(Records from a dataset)
======

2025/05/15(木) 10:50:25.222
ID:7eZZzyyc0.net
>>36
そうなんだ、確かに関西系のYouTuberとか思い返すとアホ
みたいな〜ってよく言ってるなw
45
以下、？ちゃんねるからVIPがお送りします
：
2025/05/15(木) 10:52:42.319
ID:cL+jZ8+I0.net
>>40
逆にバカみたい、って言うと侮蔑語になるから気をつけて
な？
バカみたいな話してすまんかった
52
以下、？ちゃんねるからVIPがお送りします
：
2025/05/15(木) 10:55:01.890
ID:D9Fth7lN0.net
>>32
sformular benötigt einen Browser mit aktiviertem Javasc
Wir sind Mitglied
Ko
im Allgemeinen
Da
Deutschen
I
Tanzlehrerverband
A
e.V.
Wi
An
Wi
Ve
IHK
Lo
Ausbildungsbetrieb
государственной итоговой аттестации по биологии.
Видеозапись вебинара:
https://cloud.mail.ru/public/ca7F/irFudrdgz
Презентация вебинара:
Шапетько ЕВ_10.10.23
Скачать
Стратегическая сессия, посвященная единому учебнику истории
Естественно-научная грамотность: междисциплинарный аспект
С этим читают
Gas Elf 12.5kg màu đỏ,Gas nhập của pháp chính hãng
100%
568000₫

======

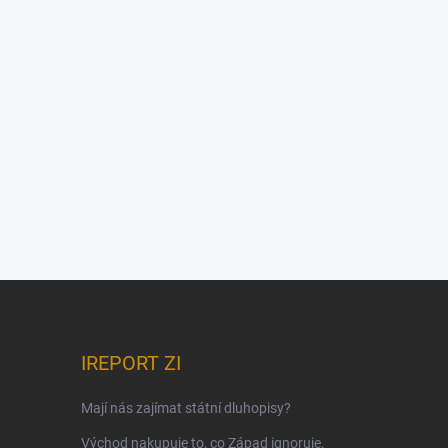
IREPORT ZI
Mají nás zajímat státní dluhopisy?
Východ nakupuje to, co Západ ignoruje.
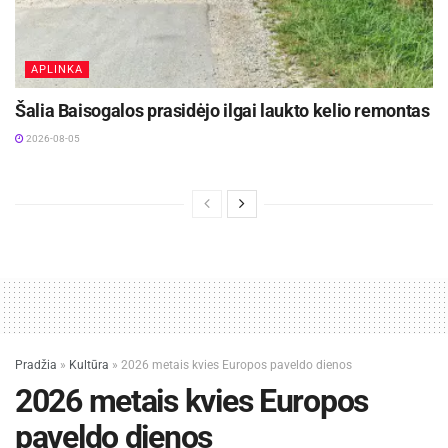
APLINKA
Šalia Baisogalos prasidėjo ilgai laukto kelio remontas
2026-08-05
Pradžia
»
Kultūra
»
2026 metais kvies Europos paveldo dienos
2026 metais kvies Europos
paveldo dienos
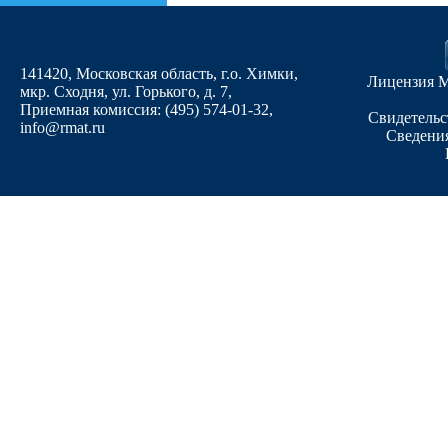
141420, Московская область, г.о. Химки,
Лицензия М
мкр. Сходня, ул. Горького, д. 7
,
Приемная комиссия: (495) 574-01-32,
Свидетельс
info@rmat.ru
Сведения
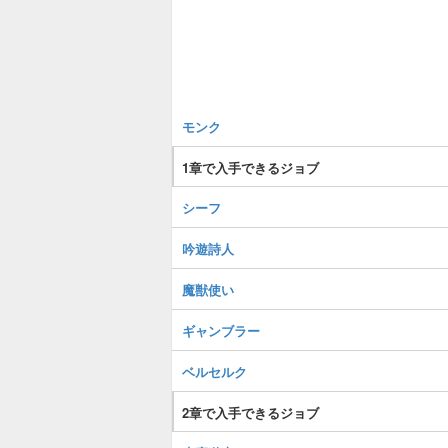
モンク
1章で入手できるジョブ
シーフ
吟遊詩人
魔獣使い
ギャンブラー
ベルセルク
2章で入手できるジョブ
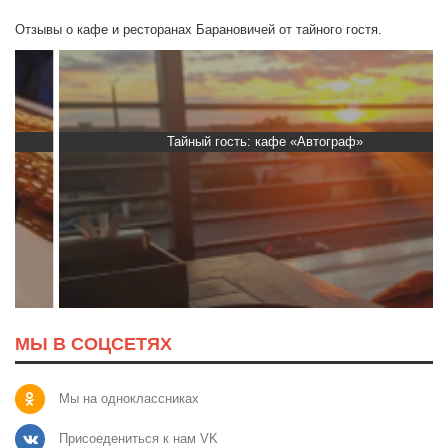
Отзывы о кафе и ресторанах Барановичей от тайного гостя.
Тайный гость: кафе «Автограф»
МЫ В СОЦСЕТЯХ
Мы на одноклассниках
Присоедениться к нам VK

======

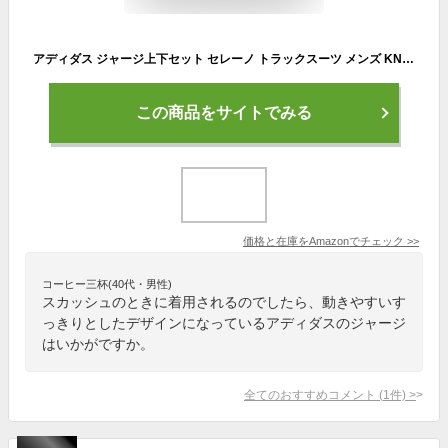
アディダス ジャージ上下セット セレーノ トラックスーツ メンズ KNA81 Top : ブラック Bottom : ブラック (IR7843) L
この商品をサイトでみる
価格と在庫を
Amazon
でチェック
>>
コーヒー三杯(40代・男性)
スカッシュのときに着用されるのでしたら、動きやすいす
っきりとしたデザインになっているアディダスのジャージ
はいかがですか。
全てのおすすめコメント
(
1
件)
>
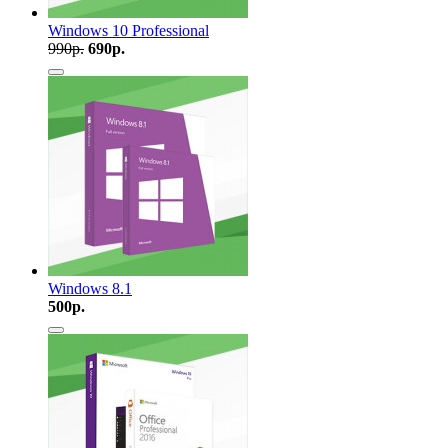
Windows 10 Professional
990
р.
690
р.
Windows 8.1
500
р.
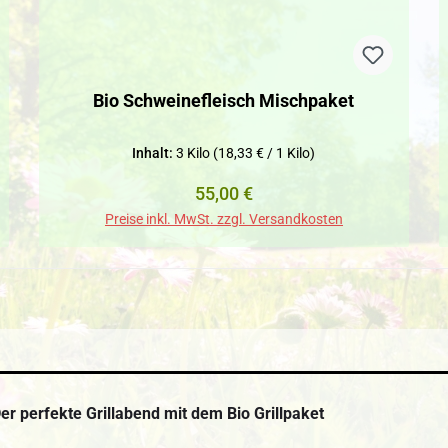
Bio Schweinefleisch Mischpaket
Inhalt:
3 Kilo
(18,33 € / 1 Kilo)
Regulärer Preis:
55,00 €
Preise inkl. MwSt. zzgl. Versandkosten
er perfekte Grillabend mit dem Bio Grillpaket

======

_Required action_. Of the lines above, extract only those from the line with "2025/05/15(木) 10:50:25.222" to the line with "ID:D9Fth7lN0.net", both included, exactly as written.

_Response to the exercise_.
2025/05/15(木) 10:50:25.222
ID:7eZZzyyc0.net
>>36
そうなんだ、確かに関西系のYouTuberとか思い返すとアホ
みたいな〜ってよく言ってるなw
45
以下、？ちゃんねるからVIPがお送りします
：
2025/05/15(木) 10:52:42.319
ID:cL+jZ8+I0.net
>>40
逆にバカみたい、って言うと侮蔑語になるから気をつけて
な？
バカみたいな話してすまんかった
52
以下、？ちゃんねるからVIPがお送りします
：
2025/05/15(木) 10:55:01.890
ID:D9Fth7lN0.net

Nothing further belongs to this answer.